(Saved entries)
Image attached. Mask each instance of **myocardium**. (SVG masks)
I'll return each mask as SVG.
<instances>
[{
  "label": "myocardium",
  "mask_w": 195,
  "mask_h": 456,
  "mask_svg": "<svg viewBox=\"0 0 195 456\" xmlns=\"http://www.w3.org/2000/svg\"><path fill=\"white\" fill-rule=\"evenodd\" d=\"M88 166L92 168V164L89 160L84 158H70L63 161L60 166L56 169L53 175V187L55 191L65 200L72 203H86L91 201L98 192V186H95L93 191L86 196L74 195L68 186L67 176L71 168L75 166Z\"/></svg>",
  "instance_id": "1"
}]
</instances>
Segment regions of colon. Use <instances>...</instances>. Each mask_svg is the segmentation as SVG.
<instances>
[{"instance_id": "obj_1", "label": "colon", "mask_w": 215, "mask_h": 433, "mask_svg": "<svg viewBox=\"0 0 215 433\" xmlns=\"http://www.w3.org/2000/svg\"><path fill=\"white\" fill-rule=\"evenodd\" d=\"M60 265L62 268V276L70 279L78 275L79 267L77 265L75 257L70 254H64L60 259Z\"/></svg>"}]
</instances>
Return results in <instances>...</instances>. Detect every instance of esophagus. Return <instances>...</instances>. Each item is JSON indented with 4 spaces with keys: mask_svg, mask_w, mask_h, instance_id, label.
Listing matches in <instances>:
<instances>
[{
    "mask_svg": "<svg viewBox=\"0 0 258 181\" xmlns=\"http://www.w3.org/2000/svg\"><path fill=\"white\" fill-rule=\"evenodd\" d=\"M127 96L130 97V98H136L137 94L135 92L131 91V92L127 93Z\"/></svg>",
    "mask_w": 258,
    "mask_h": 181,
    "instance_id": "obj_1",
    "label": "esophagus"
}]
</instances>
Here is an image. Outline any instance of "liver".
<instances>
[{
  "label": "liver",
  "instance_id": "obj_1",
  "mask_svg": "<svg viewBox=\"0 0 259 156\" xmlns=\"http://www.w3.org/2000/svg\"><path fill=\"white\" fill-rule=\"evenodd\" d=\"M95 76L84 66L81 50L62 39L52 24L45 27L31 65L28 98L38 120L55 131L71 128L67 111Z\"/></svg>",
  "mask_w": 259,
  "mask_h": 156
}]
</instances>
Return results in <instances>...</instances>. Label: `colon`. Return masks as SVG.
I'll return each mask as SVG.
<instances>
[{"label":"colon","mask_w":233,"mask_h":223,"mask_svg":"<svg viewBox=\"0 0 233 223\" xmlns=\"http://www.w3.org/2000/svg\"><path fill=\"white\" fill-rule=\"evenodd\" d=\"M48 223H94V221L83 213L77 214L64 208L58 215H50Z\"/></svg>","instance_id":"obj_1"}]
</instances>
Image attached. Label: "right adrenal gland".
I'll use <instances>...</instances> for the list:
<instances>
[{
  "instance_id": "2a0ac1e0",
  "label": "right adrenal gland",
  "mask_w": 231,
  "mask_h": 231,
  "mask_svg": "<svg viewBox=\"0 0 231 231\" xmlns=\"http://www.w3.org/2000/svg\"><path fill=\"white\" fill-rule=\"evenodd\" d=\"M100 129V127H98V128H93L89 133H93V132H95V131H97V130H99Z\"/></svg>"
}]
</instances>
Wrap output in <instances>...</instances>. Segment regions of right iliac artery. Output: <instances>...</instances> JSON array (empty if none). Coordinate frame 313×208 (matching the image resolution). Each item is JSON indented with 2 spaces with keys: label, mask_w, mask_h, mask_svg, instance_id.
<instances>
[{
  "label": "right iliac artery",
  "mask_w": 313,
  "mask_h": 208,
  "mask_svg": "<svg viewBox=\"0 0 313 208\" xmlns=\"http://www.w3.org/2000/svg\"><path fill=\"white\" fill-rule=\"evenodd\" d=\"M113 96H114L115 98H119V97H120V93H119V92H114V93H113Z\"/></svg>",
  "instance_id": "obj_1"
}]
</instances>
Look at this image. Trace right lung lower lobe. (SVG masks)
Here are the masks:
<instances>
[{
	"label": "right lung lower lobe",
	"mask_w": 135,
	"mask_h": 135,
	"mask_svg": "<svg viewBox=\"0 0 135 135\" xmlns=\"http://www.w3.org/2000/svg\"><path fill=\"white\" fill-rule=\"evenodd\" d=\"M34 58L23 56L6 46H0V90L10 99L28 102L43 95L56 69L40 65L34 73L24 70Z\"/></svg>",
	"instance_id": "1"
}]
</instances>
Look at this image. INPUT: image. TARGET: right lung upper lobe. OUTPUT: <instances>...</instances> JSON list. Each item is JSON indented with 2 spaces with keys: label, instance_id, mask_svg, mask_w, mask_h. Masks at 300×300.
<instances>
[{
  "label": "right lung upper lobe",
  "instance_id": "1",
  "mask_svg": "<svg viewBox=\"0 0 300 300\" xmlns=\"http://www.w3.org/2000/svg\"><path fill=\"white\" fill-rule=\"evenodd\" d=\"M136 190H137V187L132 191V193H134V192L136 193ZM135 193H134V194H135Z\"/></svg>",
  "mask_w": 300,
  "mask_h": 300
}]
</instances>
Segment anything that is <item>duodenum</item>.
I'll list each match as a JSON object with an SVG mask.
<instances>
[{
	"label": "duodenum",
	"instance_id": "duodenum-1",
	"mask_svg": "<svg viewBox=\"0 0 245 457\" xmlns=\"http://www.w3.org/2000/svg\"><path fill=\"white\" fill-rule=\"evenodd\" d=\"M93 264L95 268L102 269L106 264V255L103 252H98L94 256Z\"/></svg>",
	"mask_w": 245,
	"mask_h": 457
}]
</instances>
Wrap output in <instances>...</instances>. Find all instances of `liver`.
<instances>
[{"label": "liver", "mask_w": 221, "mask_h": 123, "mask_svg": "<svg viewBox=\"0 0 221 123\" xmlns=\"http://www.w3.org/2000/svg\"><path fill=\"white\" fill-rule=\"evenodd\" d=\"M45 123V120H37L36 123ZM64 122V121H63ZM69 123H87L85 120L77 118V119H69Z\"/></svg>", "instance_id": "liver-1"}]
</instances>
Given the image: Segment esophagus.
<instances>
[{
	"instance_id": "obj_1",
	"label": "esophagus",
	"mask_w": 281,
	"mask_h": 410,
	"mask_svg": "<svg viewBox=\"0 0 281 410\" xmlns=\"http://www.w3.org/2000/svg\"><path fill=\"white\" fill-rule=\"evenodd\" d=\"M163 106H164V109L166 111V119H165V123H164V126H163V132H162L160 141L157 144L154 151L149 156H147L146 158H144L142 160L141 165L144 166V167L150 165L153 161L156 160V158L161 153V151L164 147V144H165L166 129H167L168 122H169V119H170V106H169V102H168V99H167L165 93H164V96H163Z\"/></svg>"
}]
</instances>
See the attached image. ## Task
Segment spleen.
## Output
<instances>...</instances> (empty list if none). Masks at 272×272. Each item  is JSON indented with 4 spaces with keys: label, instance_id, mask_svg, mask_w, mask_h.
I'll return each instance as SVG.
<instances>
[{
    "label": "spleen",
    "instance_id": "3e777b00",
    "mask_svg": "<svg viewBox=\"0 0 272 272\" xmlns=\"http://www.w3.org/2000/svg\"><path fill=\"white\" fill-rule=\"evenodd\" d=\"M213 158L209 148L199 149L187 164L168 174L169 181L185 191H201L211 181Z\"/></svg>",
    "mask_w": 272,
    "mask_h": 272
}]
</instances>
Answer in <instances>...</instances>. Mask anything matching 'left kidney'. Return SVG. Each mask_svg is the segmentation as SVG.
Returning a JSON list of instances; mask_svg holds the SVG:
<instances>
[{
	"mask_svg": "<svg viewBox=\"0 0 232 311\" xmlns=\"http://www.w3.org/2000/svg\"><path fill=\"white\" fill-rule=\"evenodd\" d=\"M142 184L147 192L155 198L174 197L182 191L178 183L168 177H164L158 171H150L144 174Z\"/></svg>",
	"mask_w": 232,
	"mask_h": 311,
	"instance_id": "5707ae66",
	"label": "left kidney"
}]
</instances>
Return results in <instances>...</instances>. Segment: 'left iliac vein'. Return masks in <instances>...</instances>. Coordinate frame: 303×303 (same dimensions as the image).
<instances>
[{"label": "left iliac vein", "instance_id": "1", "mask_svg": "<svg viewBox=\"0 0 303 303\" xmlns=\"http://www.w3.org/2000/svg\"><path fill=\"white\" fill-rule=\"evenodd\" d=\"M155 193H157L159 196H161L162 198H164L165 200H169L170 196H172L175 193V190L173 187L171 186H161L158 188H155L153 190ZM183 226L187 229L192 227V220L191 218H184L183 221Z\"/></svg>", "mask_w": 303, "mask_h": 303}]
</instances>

» Task description
Starting at the line that holds "Return results in <instances>...</instances>. Segment: 'left", retype each line exactly through the end of the entries, both ends included.

» Output
Return results in <instances>...</instances>. Segment: 'left iliac vein'. Return masks in <instances>...</instances>. Coordinate frame: 303×303 (same dimensions as the image).
<instances>
[{"label": "left iliac vein", "instance_id": "1", "mask_svg": "<svg viewBox=\"0 0 303 303\" xmlns=\"http://www.w3.org/2000/svg\"><path fill=\"white\" fill-rule=\"evenodd\" d=\"M155 193H157L159 196H161L162 198H164L165 200H169L170 196H172L175 193V190L173 187L171 186H161L158 188H155L153 190ZM183 226L187 229L192 227V220L191 218H184L183 221Z\"/></svg>", "mask_w": 303, "mask_h": 303}]
</instances>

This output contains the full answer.